Mas, o mais legal de tudo, em minha opinião, é a forte mensagem que o disco carrega. Seguindo uma tendência já bem característica em suas composições, os integrantes do Claustrofobia dessa vez não inseriram uma música ou outra em português - mas, sim, TODAS as faixas.

Para se entender bem o álbum, acho que a melhor maneira de apreciá-lo é acompanhar a música e ao mesmo tempo o conteúdo lírico - vai ser difícil controlar a vontade de fazer um bate cabeça ali mesmo no seu quarto, sala ou ambiente de trabalho, mas eu garanto que vai valer muito à pena. Isso porque letras e melodias casam muito bem, e o conceito que "Peste" traz, nada mais é que um desabafo de brasileiros inconformados com tudo o que acontece nesse país. Comenta do headbanger que se estraga em um dia e tem que trabalhar duro no dia seguinte, daquele que sofre, mas não desiste, daquele que toma cachaça pra sufocar a dor e que se indigna com tanta injustiça. Mas também não deixa barato para aquele que se deixa alienar pela televisão, que come seu churrasco tranquilo enquanto o país sucumbe em coisas erradas. Exalta porém aqueles que apesar de tudo, ainda seguem em frente com raça, que sobrevivem a todo esse caos. Isso tudo, da forma mais natural, mais Claustrofobia possível, como se fosse um papo reto de brasileiro para brasileiro!

Muitos créditos devem ser dados à banda pelo ótimo trabalho de composição e criação de linhas vocais - não é fácil, e os caras mandaram muito bem!

Bom, mas se estamos falando de metal, o que com certeza você, leitor, não vê a hora de saber, é sobre as músicas! E é exatamente aí que a coisa fica ainda melhor!

Logo de cara, com a faixa de abertura "Peste", é possível entender o que está por vir.
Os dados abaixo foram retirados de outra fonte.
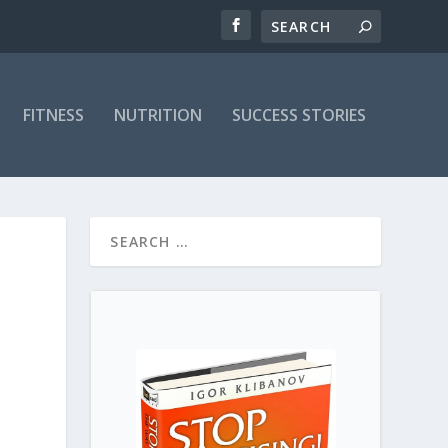
FITNESS
NUTRITION
SUCCESS STORIES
A música já vinha sendo executada ao vivo em alguns shows desde o ano passado e seu incrível refrão de certa forma "pegajoso", no bom sentido, é claro, faz com que na primeira ouvida, você já se sinta íntimo da faixa e a cante no segundo refrão. E conseguir isso com maestria com letras em português é realmente muito interessante!

Mas em termos de musicalidade, o teor da gravação fica escancarado logo de primeira: peso e coesão são as palavras-chave. Por incrível que pareça, o que se pode ouvir é pesadíssimo, quase sujo, mas ao mesmo tempo, cristalino. Difícil explicar! Digo isso porque, ao passo em que se ouve uma guitarra com distorção típica do metal mais agressivo, pode-se identificar cada nota, palhetada, toques na bateria…

Cada instrumento está onde deve estar e pode ser ouvido perfeitamente, apesar de todo o peso. O DaTribo Estúdio mais uma vez provou porque sempre foi procurado por diversas bandas da cena para gravar. Produção de primeira!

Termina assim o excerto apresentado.